Material supplied: Begin

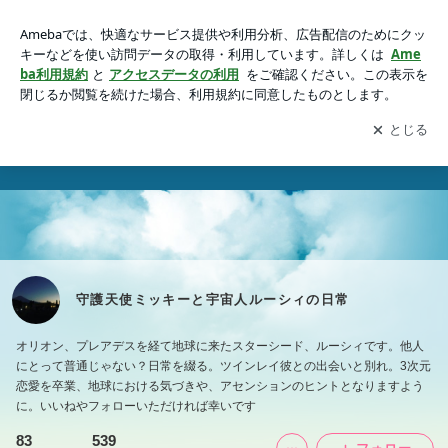
守護天使ミッキーと宇宙人ルーシィの日常
アプリをダウンロードして
ブログの更新通知
を受け取りまし
開く
ょう。
守護天使ミッキーと宇宙人ルーシィの日常
オリオン、プレアデスを経て地球に来たスターシード、ルーシィです。他人
にとって普通じゃない？日常を綴る。ツインレイ彼との出会いと別れ。3次元
恋愛を卒業、地球における気づきや、アセンションのヒントとなりますよう
に。いいねやフォローいただければ幸いです
83
539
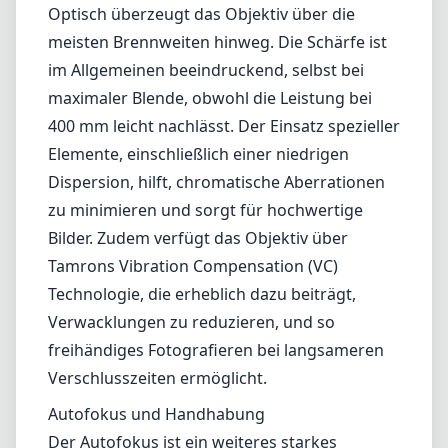
Optisch überzeugt das Objektiv über die
meisten Brennweiten hinweg. Die Schärfe ist
im Allgemeinen beeindruckend, selbst bei
maximaler Blende, obwohl die Leistung bei
400 mm leicht nachlässt. Der Einsatz spezieller
Elemente, einschließlich einer niedrigen
Dispersion, hilft, chromatische Aberrationen
zu minimieren und sorgt für hochwertige
Bilder. Zudem verfügt das Objektiv über
Tamrons Vibration Compensation (VC)
Technologie, die erheblich dazu beiträgt,
Verwacklungen zu reduzieren, und so
freihändiges Fotografieren bei langsameren
Verschlusszeiten ermöglicht.
Autofokus und Handhabung
Der Autofokus ist ein weiteres starkes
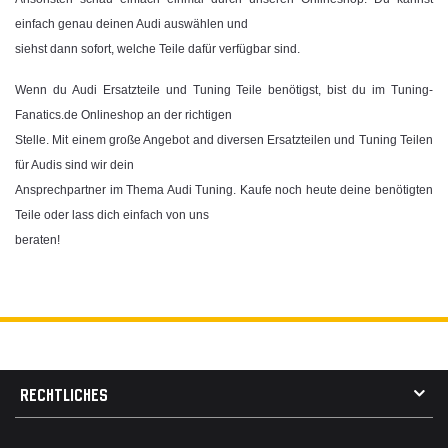
einfach genau deinen Audi auswählen und
siehst dann sofort, welche Teile dafür verfügbar sind.
Wenn du Audi Ersatzteile und Tuning Teile benötigst, bist du im Tuning-
Fanatics.de Onlineshop an der richtigen
Stelle. Mit einem große Angebot and diversen Ersatzteilen und Tuning Teilen
für Audis sind wir dein
Ansprechpartner im Thema Audi Tuning. Kaufe noch heute deine benötigten
Teile oder lass dich einfach von uns
beraten!
RECHTLICHES
AGB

Material supplied: End

### What you have to do
Every record must be copied exactly, with the pictures left out.

### Task solution
守護天使ミッキーと宇宙人ルーシィの日常
アプリをダウンロードして
ブログの更新通知
を受け取りまし
開く
ょう。
守護天使ミッキーと宇宙人ルーシィの日常
オリオン、プレアデスを経て地球に来たスターシード、ルーシィです。他人
にとって普通じゃない？日常を綴る。ツインレイ彼との出会いと別れ。3次元
恋愛を卒業、地球における気づきや、アセンションのヒントとなりますよう
に。いいねやフォローいただければ幸いです
83
539
Optisch überzeugt das Objektiv über die
meisten Brennweiten hinweg. Die Schärfe ist
im Allgemeinen beeindruckend, selbst bei
maximaler Blende, obwohl die Leistung bei
400 mm leicht nachlässt. Der Einsatz spezieller
Elemente, einschließlich einer niedrigen
Dispersion, hilft, chromatische Aberrationen
zu minimieren und sorgt für hochwertige
Bilder. Zudem verfügt das Objektiv über
Tamrons Vibration Compensation (VC)
Technologie, die erheblich dazu beiträgt,
Verwacklungen zu reduzieren, und so
freihändiges Fotografieren bei langsameren
Verschlusszeiten ermöglicht.
Autofokus und Handhabung
Der Autofokus ist ein weiteres starkes
einfach genau deinen Audi auswählen und
siehst dann sofort, welche Teile dafür verfügbar sind.
Wenn du Audi Ersatzteile und Tuning Teile benötigst, bist du im Tuning-
Fanatics.de Onlineshop an der richtigen
Stelle. Mit einem große Angebot and diversen Ersatzteilen und Tuning Teilen
für Audis sind wir dein
Ansprechpartner im Thema Audi Tuning. Kaufe noch heute deine benötigten
Teile oder lass dich einfach von uns
beraten!
RECHTLICHES
AGB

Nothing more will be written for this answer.